Figure 4-2-7 Drawing Triangles

-If you do not use the texture, one of the triangle commands to the RDP becomes unnecessary and the length of the RDP command becomes 64 bytes short. Therefore, you should avoid giving color to a monochromatic object by using texture. Instead, turn the texture off, and add color by applying the primitive color or the vertex color. The vertex color cannot directly add color so if you need lighting, use the primitive color or switch lights. However, because the RSP processing time takes longer to switch lights, it is more effective to use the primitive color. The RDP drawing time does not change, therefore, this method is effective only when you have many vertices and a problem with the RSP processing time, not the drawing time.

Figure 4-2-8 Setting color with the texture

4-2-8 Optimizing the Display List

Commands to the RSP microcode are provided by the display list. The processing rate of the microcode varies depending on the way the display list is constructed. The key here is to reuse the vertex cache effectively, acquiring the vertex data as needed. It is particularly important to optimize the display list when the game application creates model data dynamically.

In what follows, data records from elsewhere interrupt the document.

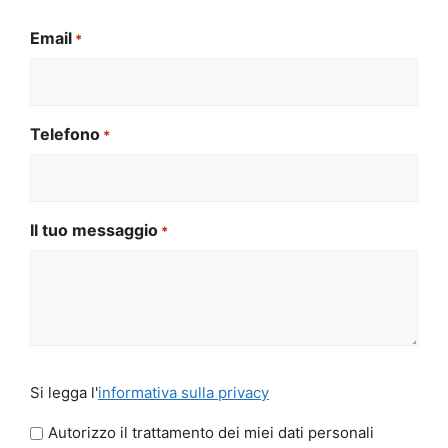
Email
*
Telefono
*
Il tuo messaggio
*
Si
Si legga l'
informativa sulla privacy
legga
l'informativa
Autorizzo il trattamento dei miei dati personali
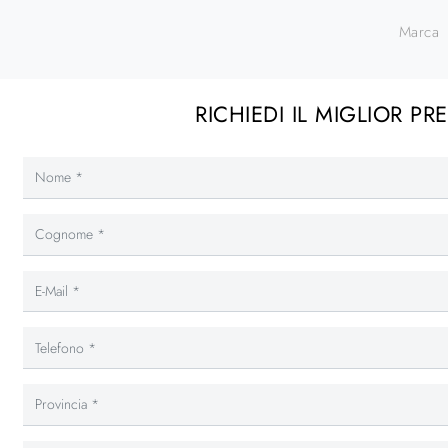
Marca
RICHIEDI IL MIGLIOR PR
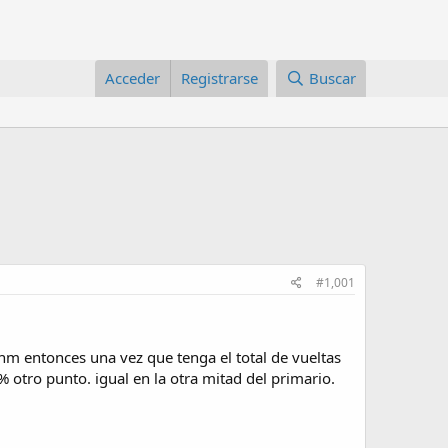
Acceder
Registrarse
Buscar
#1,001
hm entonces una vez que tenga el total de vueltas
 otro punto. igual en la otra mitad del primario.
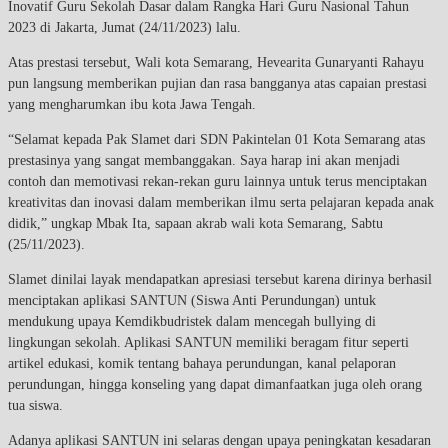
Inovatif Guru Sekolah Dasar dalam Rangka Hari Guru Nasional Tahun
2023 di Jakarta, Jumat (24/11/2023) lalu.
Atas prestasi tersebut, Wali kota Semarang, Hevearita Gunaryanti Rahayu
pun langsung memberikan pujian dan rasa bangganya atas capaian prestasi
yang mengharumkan ibu kota Jawa Tengah.
“Selamat kepada Pak Slamet dari SDN Pakintelan 01 Kota Semarang atas
prestasinya yang sangat membanggakan. Saya harap ini akan menjadi
contoh dan memotivasi rekan-rekan guru lainnya untuk terus menciptakan
kreativitas dan inovasi dalam memberikan ilmu serta pelajaran kepada anak
didik,” ungkap Mbak Ita, sapaan akrab wali kota Semarang, Sabtu
(25/11/2023).
Slamet dinilai layak mendapatkan apresiasi tersebut karena dirinya berhasil
menciptakan aplikasi SANTUN (Siswa Anti Perundungan) untuk
mendukung upaya Kemdikbudristek dalam mencegah bullying di
lingkungan sekolah. Aplikasi SANTUN memiliki beragam fitur seperti
artikel edukasi, komik tentang bahaya perundungan, kanal pelaporan
perundungan, hingga konseling yang dapat dimanfaatkan juga oleh orang
tua siswa.
Adanya aplikasi SANTUN ini selaras dengan upaya peningkatan kesadaran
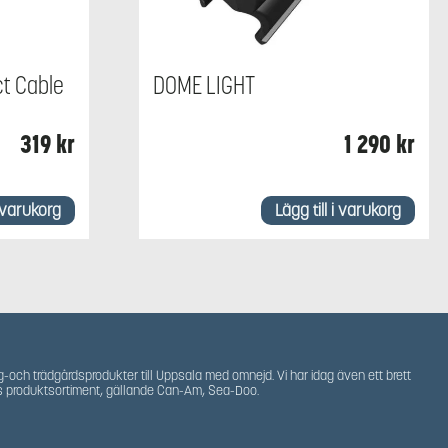
t Cable
DOME LIGHT
r
319
kr
1 290
kr
i varukorg
Lägg till i varukorg
g-och trädgårdsprodukter till Uppsala med omnejd. Vi har idag även ett brett
s produktsortiment, gällande Can-Am, Sea-Doo.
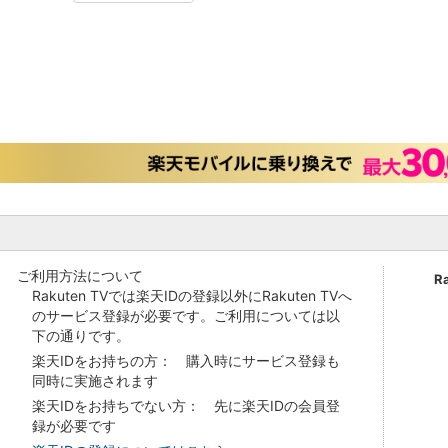
ご利用方法について
R
Rakuten TVでは楽天IDの登録以外にRakuten TVへ
のサービス登録が必要です。ご利用については以
下の通りです。
楽天IDをお持ちの方： 購入時にサービス登録も
同時に実施されます
楽天IDをお持ちでない方： 先に楽天IDの会員登
録が必要です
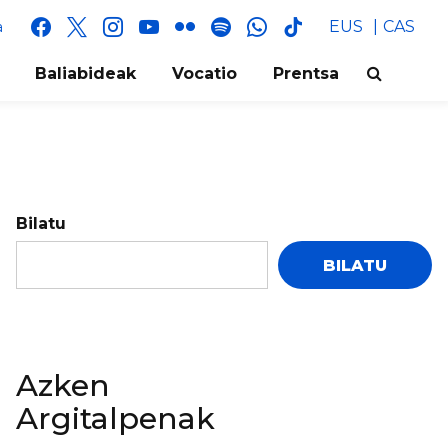
facebook
x
instagram
youtube
flickr
spotify
whatsapp
tik
EUS
CAS
a
tok
Baliabideak
Vocatio
Prentsa
Bilatu
BILATU
Azken
Argitalpenak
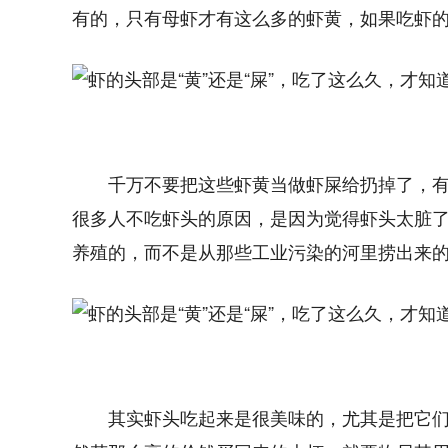
有的，只有母虾才有这么多的虾黄，如果吃虾
千万不要把这些虾黄当做虾屎给扔掉了，
很多人不吃虾头的原因，是因为觉得虾头太脏
养殖的，而不是从那些工业污染的河里捞出来
其实虾头吃起来是很美味的，尤其是把它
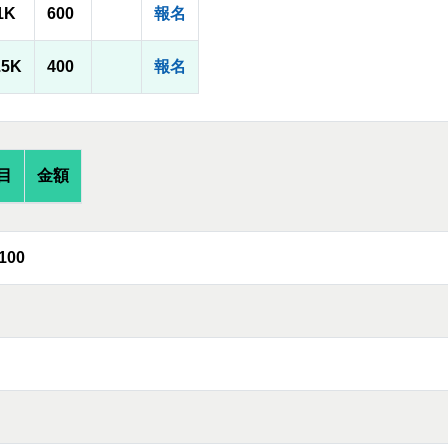
1K
600
報名
.5K
400
報名
目
金額
100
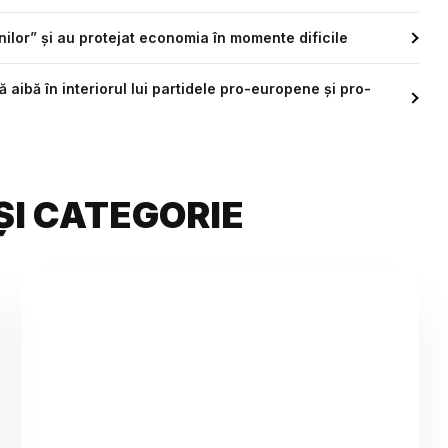
ilor” și au protejat economia în momente dificile
 aibă în interiorul lui partidele pro-europene și pro-
ȘI CATEGORIE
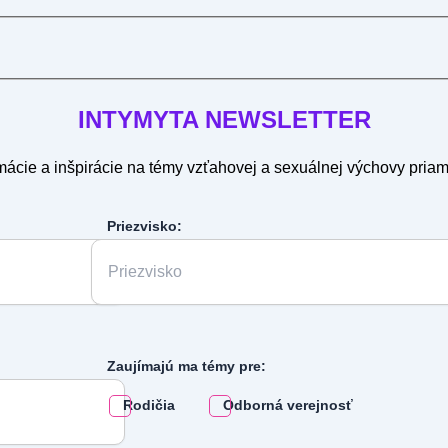
INTYMYTA
NEWSLETTER
mácie a inšpirácie na témy vzťahovej a sexuálnej výchovy pria
Priezvisko:
Zaujímajú ma témy pre:
Rodičia
Odborná verejnosť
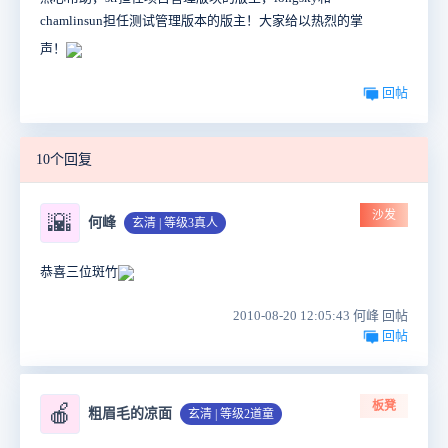
chamlinsun担任测试管理版本的版主！大家给以热烈的掌
声！
回帖
10个回复
沙发
🌇
何峰
玄清 | 等级3真人
恭喜三位斑竹
2010-08-20 12:05:43 何峰 回帖
回帖
板凳
🍎
粗眉毛的凉面
玄清 | 等级2道童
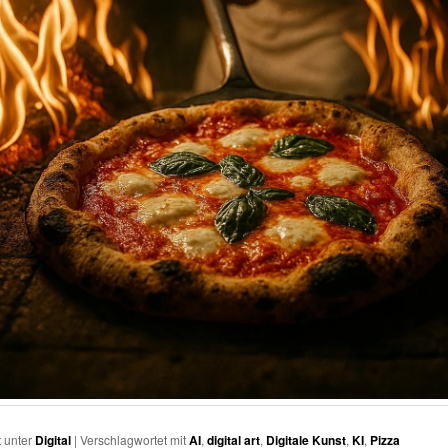
t unter
Digital
|
Verschlagwortet mit
AI
,
digital art
,
Digitale Kunst
,
KI
,
Pizza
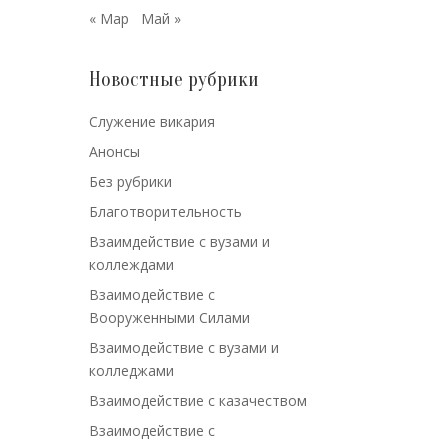
« Мар
Май »
Новостные рубрики
Cлужение викария
Анонсы
Без рубрики
Благотворительность
Взаимдействие с вузами и
коллеждами
Взаимодействие с
Вооруженными Силами
Взаимодействие с вузами и
колледжами
Взаимодействие с казачеством
Взаимодействие с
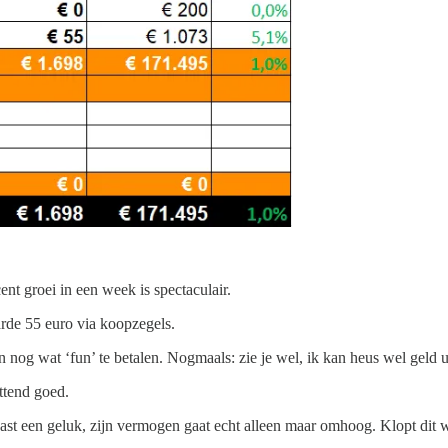
ent groei in een week is spectaculair.
arde 55 euro via koopzegels.
 nog wat ‘fun’ te betalen. Nogmaals: zie je wel, ik kan heus wel geld 
ttend goed.
ast een geluk, zijn vermogen gaat echt alleen maar omhoog. Klopt dit w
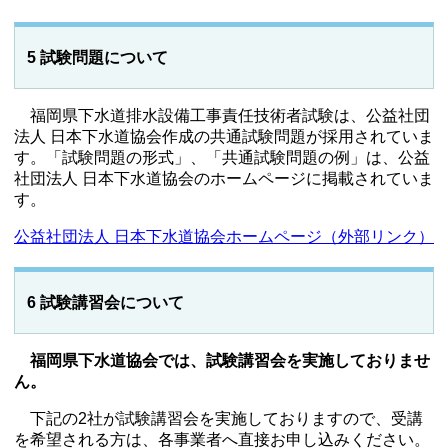
5 試験問題について
福岡県下水道排水設備工事責任技術者試験は、公益社団
法人 日本下水道協会作成の共通試験問題が採用されていま
す。「試験問題の形式」、「共通試験問題の例」は、公益
社団法人 日本下水道協会のホームページに掲載されていま
す。
公益社団法人 日本下水道協会ホームページ（外部リンク）
6 試験講習会について
福岡県下水道協会では、試験講習会を実施しておりませ
ん。
下記の2社が試験講習会を実施しておりますので、受講
を希望される方は、各事業者へ直接お申し込みください。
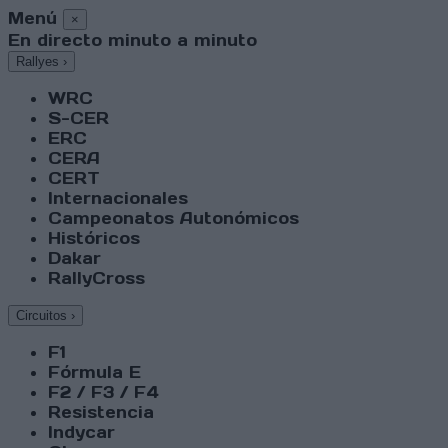
Menú
×
En directo minuto a minuto
Rallyes
›
WRC
S-CER
ERC
CERA
CERT
Internacionales
Campeonatos Autonómicos
Históricos
Dakar
RallyCross
Circuitos
›
F1
Fórmula E
F2 / F3 / F4
Resistencia
Indycar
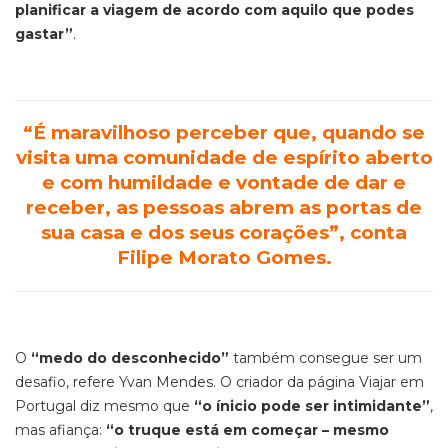
planificar a viagem de acordo com aquilo que podes
gastar”
.
“É maravilhoso perceber que, quando se
visita uma comunidade de espírito aberto
e com humildade e vontade de dar e
receber, as pessoas abrem as portas de
sua casa e dos seus corações”
, conta
Filipe Morato Gomes.
O
“medo do desconhecido”
também consegue ser um
desafio, refere Yvan Mendes. O criador da página Viajar em
Portugal diz mesmo que
“o ínicio pode ser intimidante”
,
mas afiança:
“o truque está em começar – mesmo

4-2-9 Speeding up the Audio Process

Audio processing time must never be ignored. The audio process needs both CPU and RSP processing time.
To decrease the audio processing time, pay attention to the following:

-Lower the sampling frequency of the audio playback as low as sound quality permits.
The lower the sampling frequency, the fewer the number of samples that must be processed per unit time. The direct effect is a faster audio process. Refer to the osAiSetFrequency function.

-Decrease the number of physical voices (the number of simultaneous pronunciations) given to the synthesizer driver to as few as possible.
Because the time for the waveform synthesis process in the CPU and RSP is almost proportional to the number of physical voices, decreasing the number of physical voices is effective in speeding up the process. You can change the number of physical voices with each scene. Therefore, it may be most effective to use the most fantastic music that uses a lot of physical voices at the beginning or end of the game, thus decreasing the number of physical voices during the game when processing time is most crucial.

-Minimize the resampling (pitch shift) process or the ADPCM process as it takes a relatively long time.
Try to record the sound using a sampling rate as close to the playback rate as possible, so that you can avoid the resampling process. Or, when the N64 Game Pak ROM capacity can afford it, try to use raw voice source data that is not ADPCM compressed. This improves RSP processing time. However, in actuality, a resampling process is likely to be necessary because, for example, the numerical value becomes 32006Hz even if you set AI to 32000Hz.

-Minimize sound effects; these take a long time to process.
The more you use the effect primitive, the more it takes time to process. Try to keep the number of effect primitives to an absolute minimum.